Werfel Promotes Direct File Program as ‘Competitive” With Paid Options. At a conference on Nov. 14, IRS Commissioner Daniel Werfel promoted the agency-run Direct File program, which is slated to pilot during the next tax-filing season, as necessary because it would give competition to the paid tax-preparation industry. Though Republicans and the tax-prep industry have stated that the program is unnecessary, Commissioner Werfel said that the Direct File program would motivate paid tax-prep companies to “keep their product as good as possible so that there isn’t a demand that’s created."




Brownstein Bookshelf

  • Repatriation Tax on the Docket. Ann Marimow and Julie Zauzmer Weil explain in the Washington Post how a case coming before the Supreme Court might strike a provision of the 2017 tax law and could preemptively block efforts to establish a wealth tax. In Moore v. United States, the justices will decide whether the so-called “repatriation” tax, created as part of the Tax Cuts and Jobs Act, is an unconstitutional tax on unrealized gains.
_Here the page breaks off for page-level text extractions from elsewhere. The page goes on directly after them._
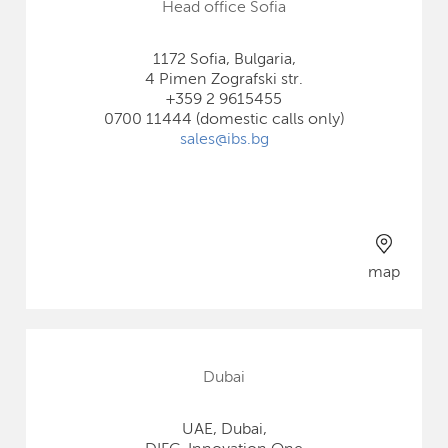
Head office Sofia
1172 Sofia, Bulgaria,
4 Pimen Zografski str.
+359 2 9615455
0700 11444 (domestic calls only)
sales@ibs.bg
map
Dubai
UAE, Dubai,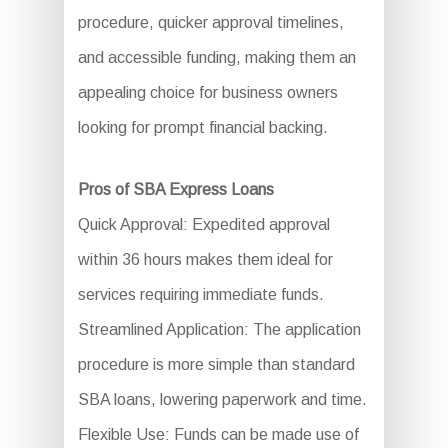
procedure, quicker approval timelines,
and accessible funding, making them an
appealing choice for business owners
looking for prompt financial backing.
Pros of SBA Express Loans
Quick Approval: Expedited approval
within 36 hours makes them ideal for
services requiring immediate funds.
Streamlined Application: The application
procedure is more simple than standard
SBA loans, lowering paperwork and time.
Flexible Use: Funds can be made use of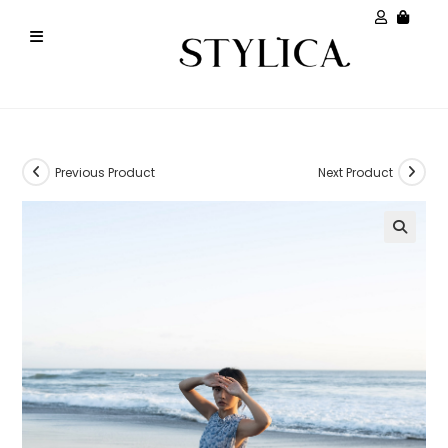
Previous Product
Next Product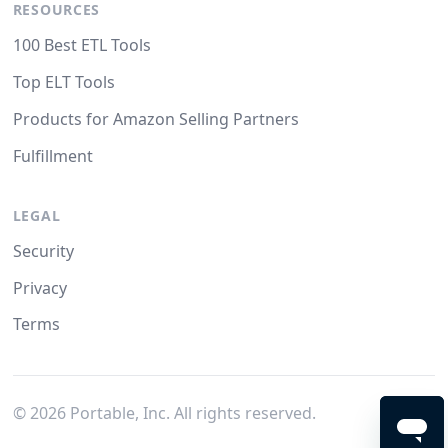
RESOURCES
100 Best ETL Tools
Top ELT Tools
Products for Amazon Selling Partners
Fulfillment
LEGAL
Security
Privacy
Terms
©
2026
Portable, Inc. All rights reserved.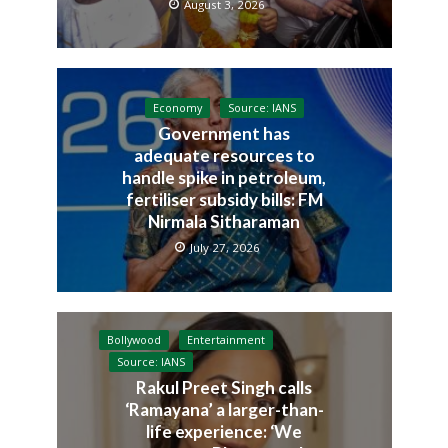
August 3, 2026
Economy
Source: IANS
Government has
adequate resources to
handle spike in petroleum,
fertiliser subsidy bills: FM
Nirmala Sitharaman
July 27, 2026
Bollywood
Entertainment
Source: IANS
Rakul Preet Singh calls
‘Ramayana’ a larger-than-
life experience: ‘We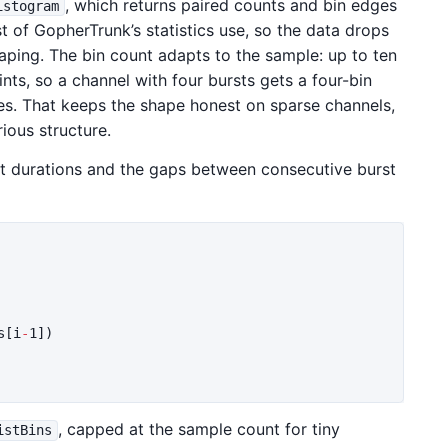
, which returns paired counts and bin edges
istogram
t of GopherTrunk’s statistics use, so the data drops
haping. The bin count adapts to the sample: up to ten
nts, so a channel with four bursts gets a four-bin
s. That keeps the shape honest on sparse channels,
ious structure.
rst durations and the gaps between consecutive burst
s
[
i
-
1
])
, capped at the sample count for tiny
istBins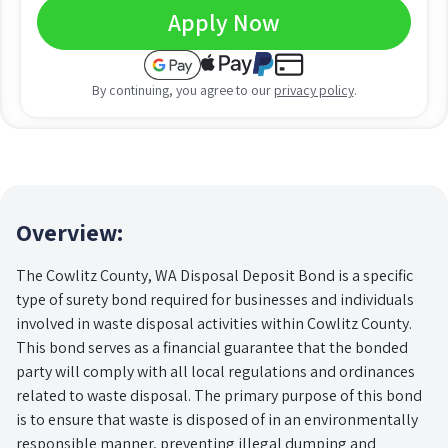
Apply Now
By continuing, you agree to our
privacy policy
.
Overview:
The Cowlitz County, WA Disposal Deposit Bond is a specific
type of surety bond required for businesses and individuals
involved in waste disposal activities within Cowlitz County.
This bond serves as a financial guarantee that the bonded
party will comply with all local regulations and ordinances
related to waste disposal. The primary purpose of this bond
is to ensure that waste is disposed of in an environmentally
responsible manner, preventing illegal dumping and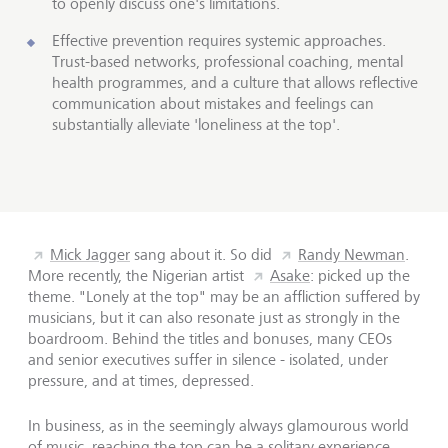
to openly discuss one's limitations.
Effective prevention requires systemic approaches.
Trust-based networks, professional coaching, mental
health programmes, and a culture that allows reflective
communication about mistakes and feelings can
substantially alleviate 'loneliness at the top'.
Mick Jagger
sang about it. So did
Randy Newman
.
More recently, the Nigerian artist
Asake
: picked up the
theme. "Lonely at the top" may be an affliction suffered by
musicians, but it can also resonate just as strongly in the
boardroom. Behind the titles and bonuses, many CEOs
and senior executives suffer in silence - isolated, under
pressure, and at times, depressed.
In business, as in the seemingly always glamourous world
of music, reaching the top can be a solitary experience.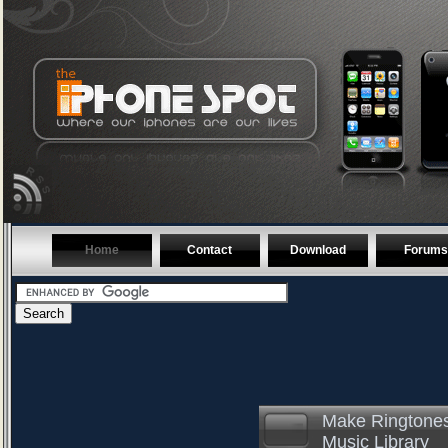
Home
Contact
Download
Forums
Make Ringtones
Music Library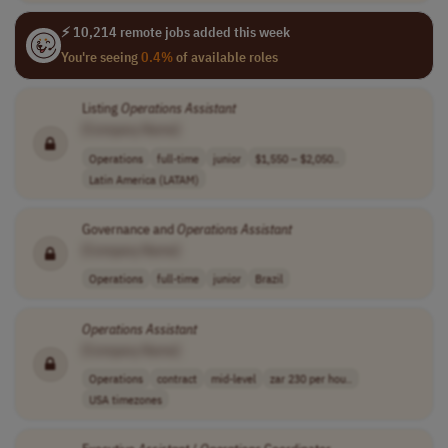
⚡ 10,214 remote jobs added this week
You're seeing
0.4%
of available roles
Listing
Operations
Assistant
[Company Name]
Operations
full-time
junior
$1,550 – $2,050..
Latin America (LATAM)
Governance and
Operations
Assistant
[Company Name]
Operations
full-time
junior
Brazil
Operations
Assistant
[Company Name]
Operations
contract
mid-level
zar 230 per hou..
USA timezones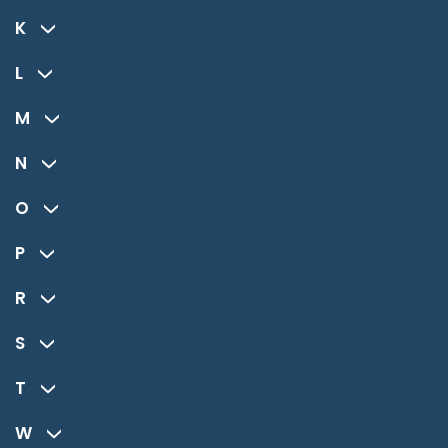
K
L
M
N
O
P
R
S
T
W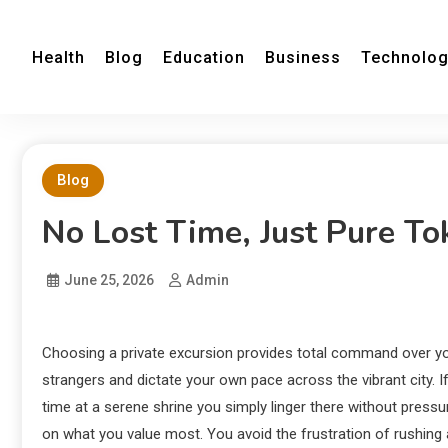
Health
Blog
Education
Business
Technolo
Blog
No Lost Time, Just Pure To
June 25, 2026
Admin
Choosing a private excursion provides total command over you
strangers and dictate your own pace across the vibrant city.
If
time at a serene shrine you simply linger there without press
on what you value most. You avoid the frustration of rushin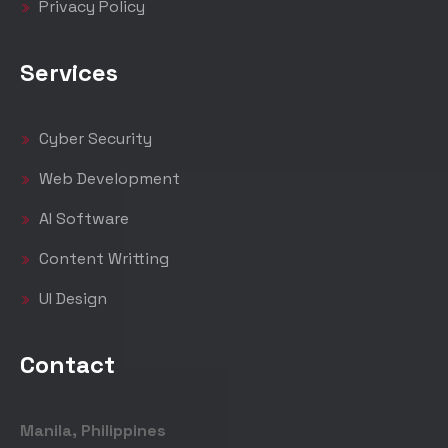
Privacy Policy
Services
Cyber Security
Web Development
AI Software
Content Writting
UI Design
Contact
Manila, Philippines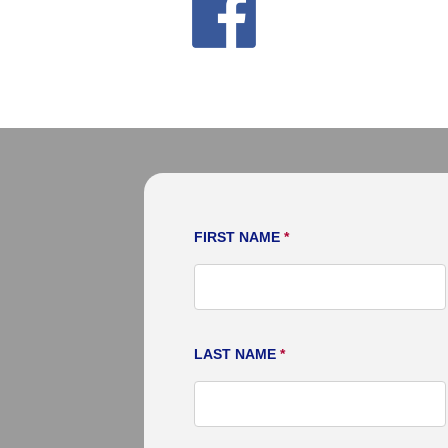
moving needs. Thank you very
FIRST NAME
*
LAST NAME
*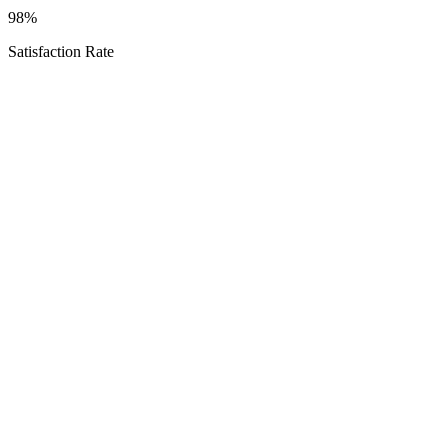
98%
Satisfaction Rate
Texas Proud
Service Areas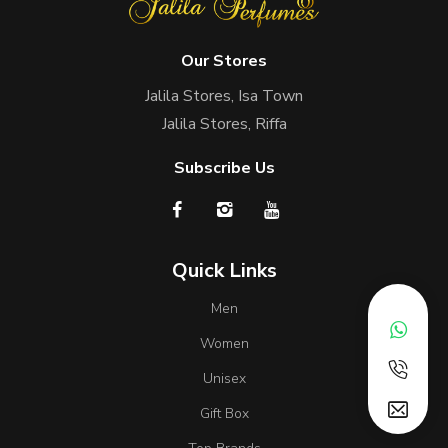
Our Stores
Jalila Stores, Isa Town
Jalila Stores, Riffa
Subscribe Us
Quick Links
Men
Women
Unisex
Gift Box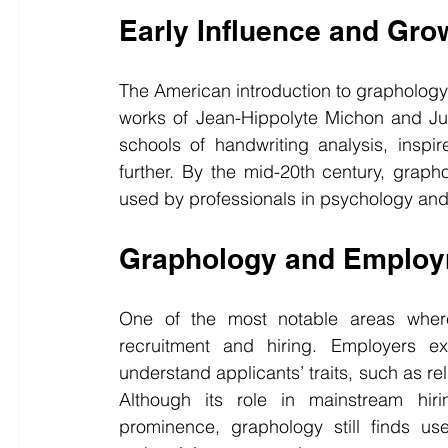
Early Influence and Gro
The American introduction to graphology
works of Jean-Hippolyte Michon and Ju
schools of handwriting analysis, inspir
further. By the mid-20th century, grapho
used by professionals in psychology an
Graphology and Employm
One of the most notable areas where
recruitment and hiring. Employers ex
understand applicants’ traits, such as relia
Although its role in mainstream hiri
prominence, graphology still finds us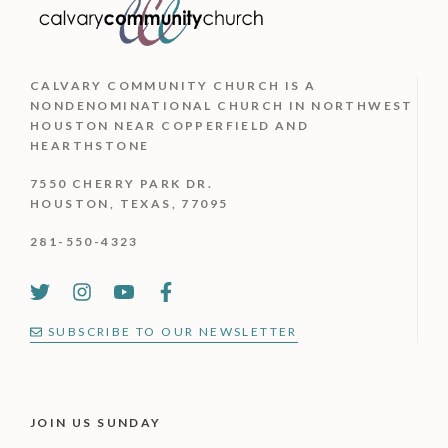
CALVARY COMMUNITY CHURCH IS
A
NONDENOMINATIONAL CHURCH IN NORTHWEST
HOUSTON NEAR COPPERFIELD AND
HEARTHSTONE
7550 CHERRY PARK DR.
HOUSTON, TEXAS, 77095
281-550-4323
SUBSCRIBE TO OUR NEWSLETTER
JOIN US SUNDAY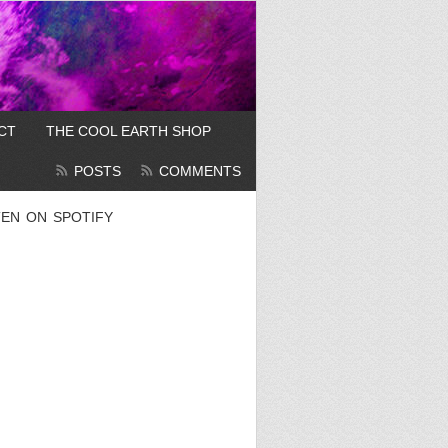
CT
THE COOL EARTH SHOP
POSTS
COMMENTS
TEN ON SPOTIFY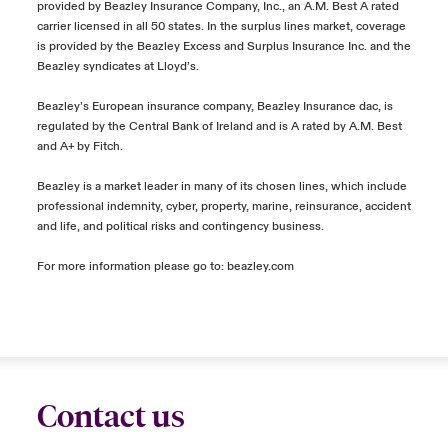
provided by Beazley Insurance Company, Inc., an A.M. Best A rated
carrier licensed in all 50 states. In the surplus lines market, coverage
is provided by the Beazley Excess and Surplus Insurance Inc. and the
Beazley syndicates at Lloyd’s.
Beazley’s European insurance company, Beazley Insurance dac, is
regulated by the Central Bank of Ireland and is A rated by A.M. Best
and A+ by Fitch.
Beazley is a market leader in many of its chosen lines, which include
professional indemnity, cyber, property, marine, reinsurance, accident
and life, and political risks and contingency business.
For more information please go to:
beazley.com
Contact us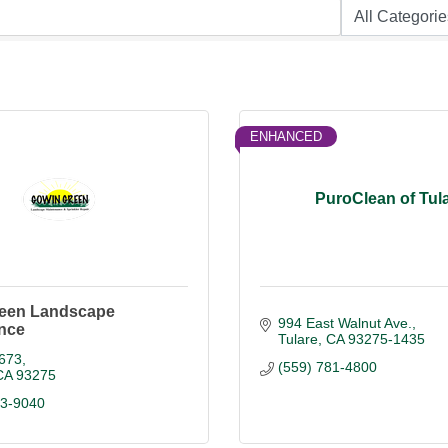
ENHANCED
PuroClean of Tul
een Landscape
994 East Walnut Ave.
nce
Tulare
CA
93275-1435
673
(559) 781-4800
CA
93275
03-9040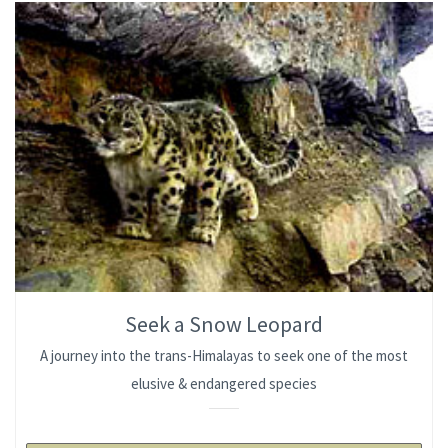
Seek a Snow Leopard
A journey into the trans-Himalayas to seek one of the most
elusive & endangered species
The court is scheduled to hear oral arguments on Dec. 5.
  • UN Challenges OECD. Reuters reporter Leigh Thomas writes the UN established an intergovernmental group on international tax rules last week. The move was opposed by the United States and other developed countries but supported by developing countries. It could complicate the OECD’s efforts to implement an international tax framework that has been the subject of negotiations for several years.
  • Wrong Track. In his latest article, Heritage Foundation Senior Policy Analyst David Ditch argues taxpayer subsidies for Amtrak should be eliminated. He suggests that since Amtrak’s ridership numbers only account for a fraction of a percentage of all travel modes, its share of transportation funding is disproportionate to its actual needs.
  • State Safety Nets Examined. Tara Watson, director of the Center for Economic Security and Opportunity at Brookings, and Gabriela Goodman, research assistant at Brookings, recently published their research on the generosity of each state’s safety net programs. They found safety net programs have become more generous since 2001, with a significant increase driven by temporary pandemic-era expansions to SNAP and the CTC.



Hearings and Events


House Ways and Means Committee

Today, the Work and Welfare, and Oversight Subcommittees will hold a hearing titled "Strengthening the Child Support Enforcement Program for States and Tribes."
Tomorrow, full committee will hold a markup of the following three tax bills: 
H.R. 5988 – “The US-Taiwan Expedited Double Taxation Relief Act.”   
H.R. 1432 - “VSO Equal Tax Treatment Act,” or “VETT Act.”  
H.R. 6408 - A Bill to Terminate the Tax-Exempt Status of Terrorist Supporting Organizations

Senate Finance Committee
The Senate Finance Committee has no hearings scheduled for this week.